■ **TASK REQUIREMENTS**: For each record, copy the text exactly and omit any picture it holds.

■ **DATASET**:
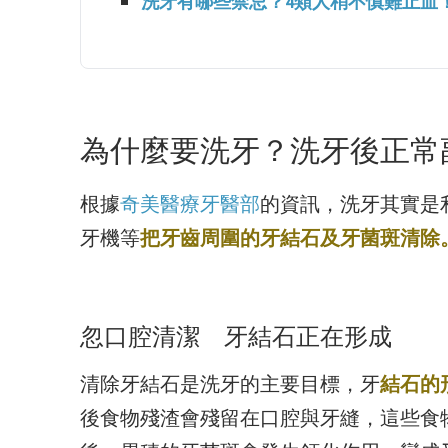
洗牙有哪些禁忌？4類人稍不慎難止血
為什麼要洗牙？洗牙後正常
根據
奇美醫療牙醫部
的資訊，洗牙其實是
牙機等
把牙齒周圍的牙結石及牙菌斑清除
忽口腔清潔 牙結石正在形成
清除牙結石是洗牙的主要目標，牙
結石的
後食物殘渣會殘留在口腔與牙縫，這些食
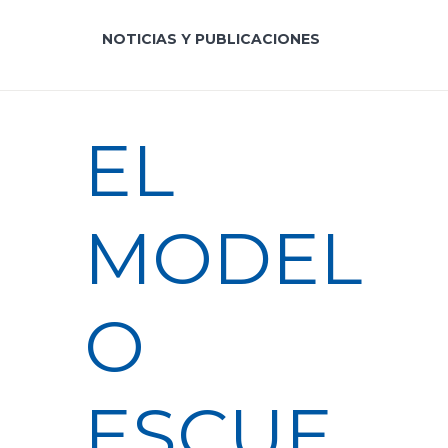
NOTICIAS Y PUBLICACIONES
EL
MODEL
O
ESCUE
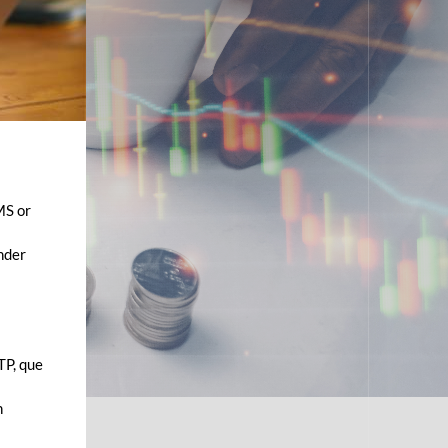
MS or
ender
TP, que
n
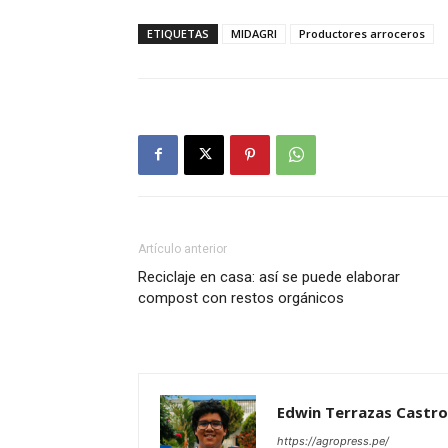
ETIQUETAS
MIDAGRI
Productores arroceros
Artículo anterior
Reciclaje en casa: así se puede elaborar
compost con restos orgánicos
Edwin Terrazas Castro
https://agropress.pe/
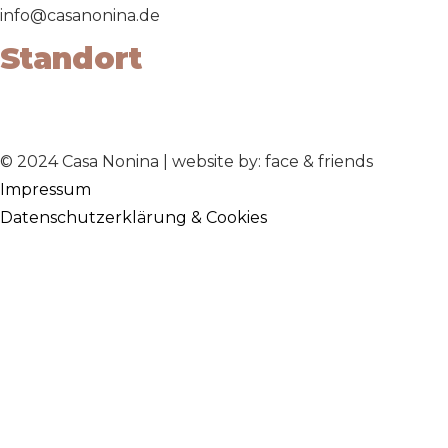
info@casanonina.de
Standort
Kemnader Straße 320-322
44797 | Bochum
© 2024 Casa Nonina | website by: face & friends
Impressum
Datenschutzerklärung & Cookies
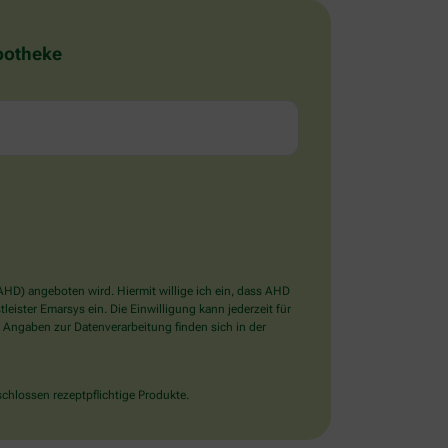
Apotheke
D) angeboten wird. Hiermit willige ich ein, dass AHD
ister Emarsys ein. Die Einwilligung kann jederzeit für
 Angaben zur Datenverarbeitung finden sich in der
chlossen rezeptpflichtige Produkte.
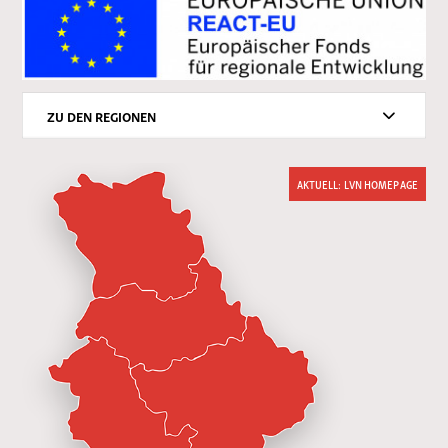
ZU DEN REGIONEN
AKTUELL: LVN HOMEPAGE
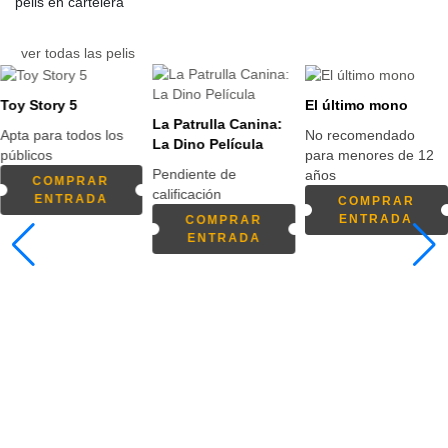
pelis en cartelera
ver todas las pelis
Toy Story 5
El último mono
La Patrulla Canina:
Apta para todos los
No recomendado
La Dino Película
públicos
para menores de 12
Pendiente de
años
COMPRAR
calificación
ENTRADA
COMPRAR
ENTRADA
COMPRAR
ENTRADA
eventos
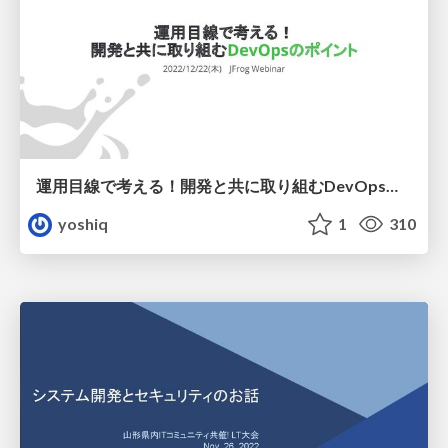
運用目線で考える！開発と共に取り組むDevOpsのポイント
yoshiq
1
310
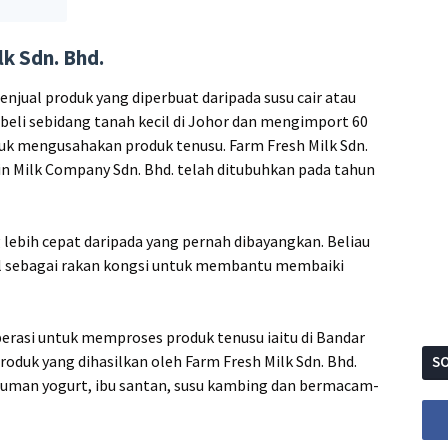
k Sdn. Bhd.
jual produk yang diperbuat daripada susu cair atau
li sebidang tanah kecil di Johor dan mengimport 60
ntuk mengusahakan produk tenusu. Farm Fresh Milk Sdn.
ein Milk Company Sdn. Bhd. telah ditubuhkan pada tahun
lebih cepat daripada yang pernah dibayangkan. Beliau
l sebagai rakan kongsi untuk membantu membaiki
erasi untuk memproses produk tenusu iaitu di Bandar
oduk yang dihasilkan oleh Farm Fresh Milk Sdn. Bhd.
SO
minuman yogurt, ibu santan, susu kambing dan bermacam-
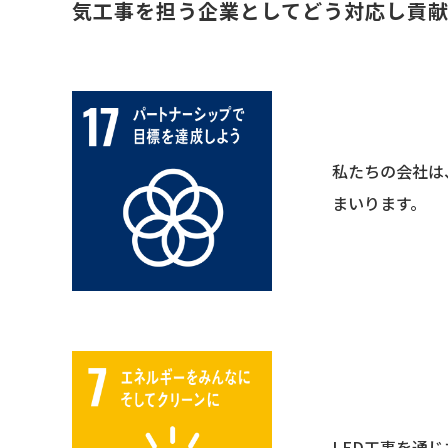
気工事を担う企業としてどう対応し貢
私たちの会社は
まいります。
LED工事を通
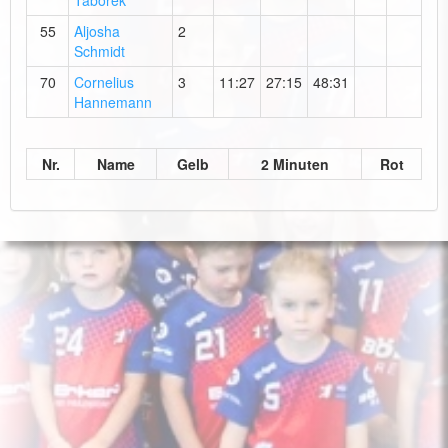
Taborek
55
Aljosha
2
Schmidt
70
Cornelius
3
11:27
27:15
48:31
Hannemann
Nr.
Name
Gelb
2 Minuten
Rot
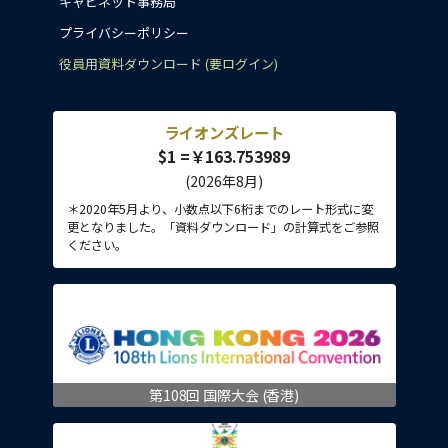
キャビネット事務局
プライバシーポリシー
役員用資料ダウンロード (要ログイン)
ライオンズレート
$1 =￥163.753989
(2026年8月)
＊2020年5月より、小数点以下6桁までのレート形式に変
更となりました。「資料ダウンロード」の計算式をご参照
ください。
第108回 国際大会 (香港)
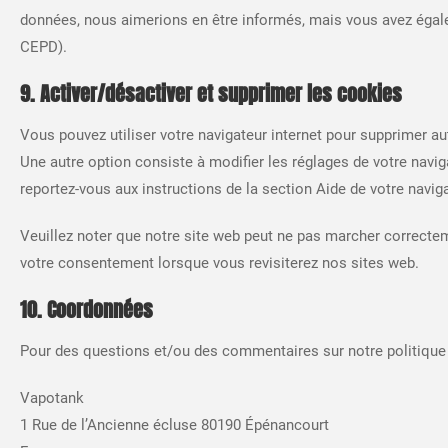
données, nous aimerions en être informés, mais vous avez égalem
CEPD).
9. Activer/désactiver et supprimer les cookies
Vous pouvez utiliser votre navigateur internet pour supprimer
Une autre option consiste à modifier les réglages de votre navi
reportez-vous aux instructions de la section Aide de votre naviga
Veuillez noter que notre site web peut ne pas marcher correctem
votre consentement lorsque vous revisiterez nos sites web.
10. Coordonnées
Pour des questions et/ou des commentaires sur notre politique d
Vapotank
1 Rue de l’Ancienne écluse 80190 Épénancourt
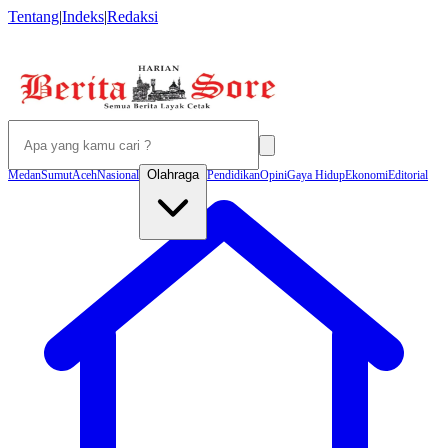
Tentang
|
Indeks
|
Redaksi
Olahraga
Medan
Sumut
Aceh
Nasional
Pendidikan
Opini
Gaya Hidup
Ekonomi
Editorial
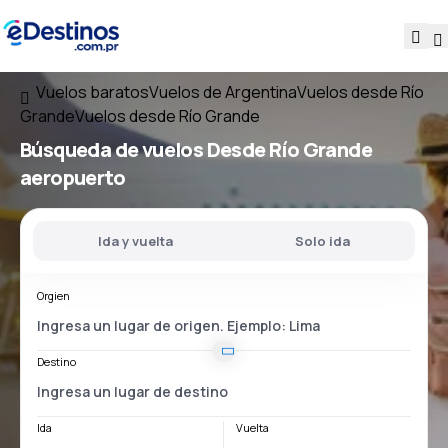
Vuelos baratos
Vuelos de Argentina
Vuelos desde Río
Grande
Vuelos desde Río Grande
Búsqueda de vuelos
Desde
Río Grande
aeropuerto
Ida y vuelta
Solo ida
Orgien
Destino
Ida
Vuelta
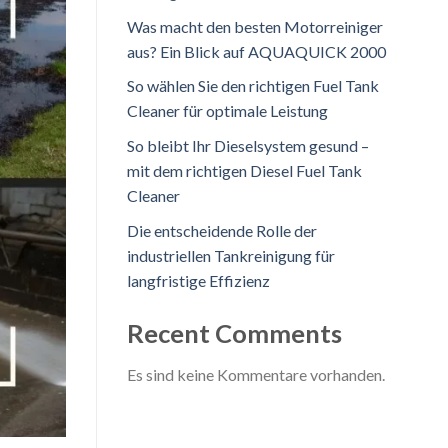
Was macht den besten Motorreiniger
aus? Ein Blick auf AQUAQUICK 2000
So wählen Sie den richtigen Fuel Tank
Cleaner für optimale Leistung
So bleibt Ihr Dieselsystem gesund –
mit dem richtigen Diesel Fuel Tank
Cleaner
Die entscheidende Rolle der
industriellen Tankreinigung für
langfristige Effizienz
Recent Comments
Es sind keine Kommentare vorhanden.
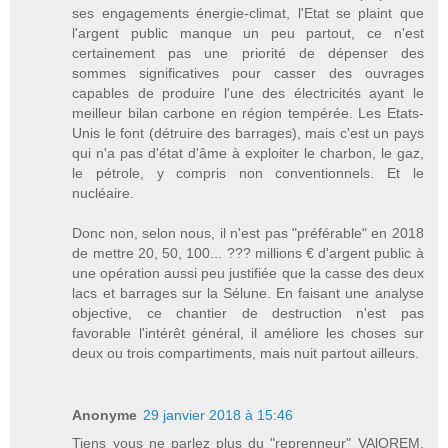
ses engagements énergie-climat, l'Etat se plaint que
l'argent public manque un peu partout, ce n'est
certainement pas une priorité de dépenser des
sommes significatives pour casser des ouvrages
capables de produire l'une des électricités ayant le
meilleur bilan carbone en région tempérée. Les Etats-
Unis le font (détruire des barrages), mais c'est un pays
qui n'a pas d'état d'âme à exploiter le charbon, le gaz,
le pétrole, y compris non conventionnels. Et le
nucléaire.
Donc non, selon nous, il n'est pas "préférable" en 2018
de mettre 20, 50, 100... ??? millions € d'argent public à
une opération aussi peu justifiée que la casse des deux
lacs et barrages sur la Sélune. En faisant une analyse
objective, ce chantier de destruction n'est pas
favorable l'intérêt général, il améliore les choses sur
deux ou trois compartiments, mais nuit partout ailleurs.
Anonyme
29 janvier 2018 à 15:46
Tiens vous ne parlez plus du "reprenneur" VAlOREM,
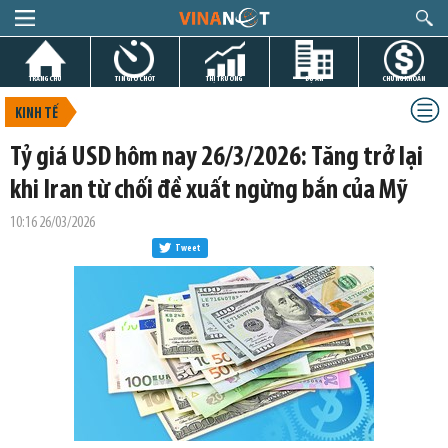
TRANG CHỦ
TIN GIỜ CHÓT
THỊ TRƯỜNG
DỰ ÁN
CHỨNG KHOÁN
KINH TẾ
Tỷ giá USD hôm nay 26/3/2026: Tăng trở lại
khi Iran từ chối đề xuất ngừng bắn của Mỹ
10:16 26/03/2026
Tweet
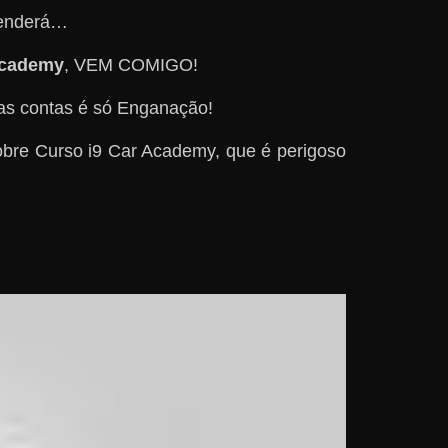
ntenderá…
Academy
, VEM COMIGO!
das contas é só Enganação!
bre Curso i9 Car Academy, que é perigoso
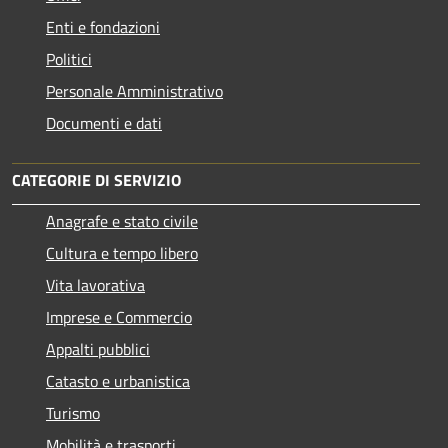
Enti e fondazioni
Politici
Personale Amministrativo
Documenti e dati
CATEGORIE DI SERVIZIO
Anagrafe e stato civile
Cultura e tempo libero
Vita lavorativa
Imprese e Commercio
Appalti pubblici
Catasto e urbanistica
Turismo
Mobilità e trasporti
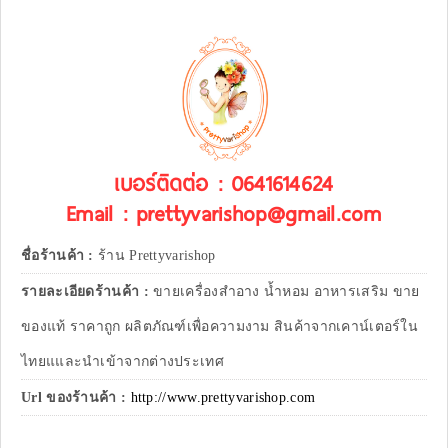
เบอร์ติดต่อ : 0641614624
Email : prettyvarishop@gmail.com
ชื่อร้านค้า :
ร้าน Prettyvarishop
รายละเอียดร้านค้า :
ขายเครื่องสำอาง น้ำหอม อาหารเสริม ขาย
ของแท้ ราคาถูก ผลิตภัณฑ์เพื่อความงาม สินค้าจากเคาน์เตอร์ใน
ไทยแและนำเข้าจากต่างประเทศ
Url ของร้านค้า :
http://www.prettyvarishop.com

■ **OUTPUT OF THE TASK**:
洗牙有哪些禁忌？4類人稍不慎難止血
為什麼要洗牙？洗牙後正常
根據
奇美醫療牙醫部
的資訊，洗牙其實是
牙機等
把牙齒周圍的牙結石及牙菌斑清除
忽口腔清潔 牙結石正在形成
清除牙結石是洗牙的主要目標，牙
結石的
後食物殘渣會殘留在口腔與牙縫，這些食
NOTICIAS Y PUBLICACIONES
EL
MODEL
O
ESCUE
MS or
ender
TP, que
n
ETIQUETAS
MIDAGRI
Productores arroceros
Artículo anterior
Reciclaje en casa: así se puede elaborar
compost con restos orgánicos
Edwin Terrazas Castro
https://agropress.pe/
info@casanonina.de
Standort
Kemnader Straße 320-322
44797 | Bochum
© 2024 Casa Nonina | website by: face & friends
Impressum
Datenschutzerklärung & Cookies
Apotheke
D) angeboten wird. Hiermit willige ich ein, dass AHD
ister Emarsys ein. Die Einwilligung kann jederzeit für
 Angaben zur Datenverarbeitung finden sich in der
chlossen rezeptpflichtige Produkte.
ZU DEN REGIONEN
AKTUELL: LVN HOMEPAGE
pelis en cartelera
ver todas las pelis
Toy Story 5
El último mono
La Patrulla Canina:
Apta para todos los
No recomendado
La Dino Película
públicos
para menores de 12
Pendiente de
años
COMPRAR
calificación
ENTRADA
COMPRAR
ENTRADA
COMPRAR
ENTRADA
eventos
運用目線で考える！開発と共に取り組むDevOpsのポイント
yoshiq
1
310
k Sdn. Bhd.
jual produk yang diperbuat daripada susu cair atau
li sebidang tanah kecil di Johor dan mengimport 60
ntuk mengusahakan produk tenusu. Farm Fresh Milk Sdn.
ein Milk Company Sdn. Bhd. telah ditubuhkan pada tahun
lebih cepat daripada yang pernah dibayangkan. Beliau
l sebagai rakan kongsi untuk membantu membaiki
erasi untuk memproses produk tenusu iaitu di Bandar
oduk yang dihasilkan oleh Farm Fresh Milk Sdn. Bhd.
SO
minuman yogurt, ibu santan, susu kambing dan bermacam-
気工事を担う企業としてどう対応し貢
私たちの会社は
まいります。
LED工事を通
Taborek
55
Aljosha
2
Schmidt
70
Cornelius
3
11:27
27:15
48:31
Hannemann
Nr.
Name
Gelb
2 Minuten
Rot
キャビネット事務局
プライバシーポリシー
役員用資料ダウンロード (要ログイン)
ライオンズレート
$1 =￥163.753989
(2026年8月)
＊2020年5月より、小数点以下6桁までのレート形式に変
更となりました。「資料ダウンロード」の計算式をご参照
ください。
第108回 国際大会 (香港)
données, nous aimerions en être informés, mais vous avez égalem
CEPD).
9. Activer/désactiver et supprimer les cookies
Vous pouvez utiliser votre navigateur internet pour supprimer
Une autre option consiste à modifier les réglages de votre navi
reportez-vous aux instructions de la section Aide de votre naviga
Veuillez noter que notre site web peut ne pas marcher correctem
votre consentement lorsque vous revisiterez nos sites web.
10. Coordonnées
Pour des questions et/ou des commentaires sur notre politique d
Vapotank
1 Rue de l’Ancienne écluse 80190 Épénancourt
Tentang
|
Indeks
|
Redaksi
Olahraga
Medan
Sumut
Aceh
Nasional
Pendidikan
Opini
Gaya Hidup
Ekonomi
Editorial
Vuelos baratos
Vuelos de Argentina
Vuelos desde Río
Grande
Vuelos desde Río Grande
Búsqueda de vuelos
Desde
Río Grande
aeropuerto
Ida y vuelta
Solo ida
Orgien
Destino
Ida
Vuelta
Was macht den besten Motorreiniger
aus? Ein Blick auf AQUAQUICK 2000
So wählen Sie den richtigen Fuel Tank
Cleaner für optimale Leistung
So bleibt Ihr Dieselsystem gesund –
mit dem richtigen Diesel Fuel Tank
Cleaner
Die entscheidende Rolle der
industriellen Tankreinigung für
langfristige Effizienz
Recent Comments
Es sind keine Kommentare vorhanden.
ses engagements énergie-climat, l'Etat se plaint que
l'argent public manque un peu partout, ce n'est
certainement pas une priorité de dépenser des
sommes significatives pour casser des ouvrages
capables de produire l'une des électricités ayant le
meilleur bilan carbone en région tempérée. Les Etats-
Unis le font (détruire des barrages), mais c'est un pays
qui n'a pas d'état d'âme à exploiter le charbon, le gaz,
le pétrole, y compris non conventionnels. Et le
nucléaire.
Donc non, selon nous, il n'est pas "préférable" en 2018
de mettre 20, 50, 100... ??? millions € d'argent public à
une opération aussi peu justifiée que la casse des deux
lacs et barrages sur la Sélune. En faisant une analyse
objective, ce chantier de destruction n'est pas
favorable l'intérêt général, il améliore les choses sur
deux ou trois compartiments, mais nuit partout ailleurs.
Anonyme
29 janvier 2018 à 15:46
Tiens vous ne parlez plus du "reprenneur" VAlOREM,
TRANG CHỦ
TIN GIỜ CHÓT
THỊ TRƯỜNG
DỰ ÁN
CHỨNG KHOÁN
KINH TẾ
Tỷ giá USD hôm nay 26/3/2026: Tăng trở lại
khi Iran từ chối đề xuất ngừng bắn của Mỹ
10:16 26/03/2026
Tweet
ntenderá…
Academy
, VEM COMIGO!
das contas é só Enganação!
bre Curso i9 Car Academy, que é perigoso
Enti e fondazioni
Politici
Personale Amministrativo
Documenti e dati
CATEGORIE DI SERVIZIO
Anagrafe e stato civile
Cultura e tempo libero
Vita lavorativa
Imprese e Commercio
Appalti pubblici
Catasto e urbanistica
Turismo
Mobilità e trasporti
เบอร์ติดต่อ : 0641614624
Email : prettyvarishop@gmail.com
ชื่อร้านค้า :
ร้าน Prettyvarishop
รายละเอียดร้านค้า :
ขายเครื่องสำอาง น้ำหอม อาหารเสริม ขาย
ของแท้ ราคาถูก ผลิตภัณฑ์เพื่อความงาม สินค้าจากเคาน์เตอร์ใน
ไทยแและนำเข้าจากต่างประเทศ
Url ของร้านค้า :
http://www.prettyvarishop.com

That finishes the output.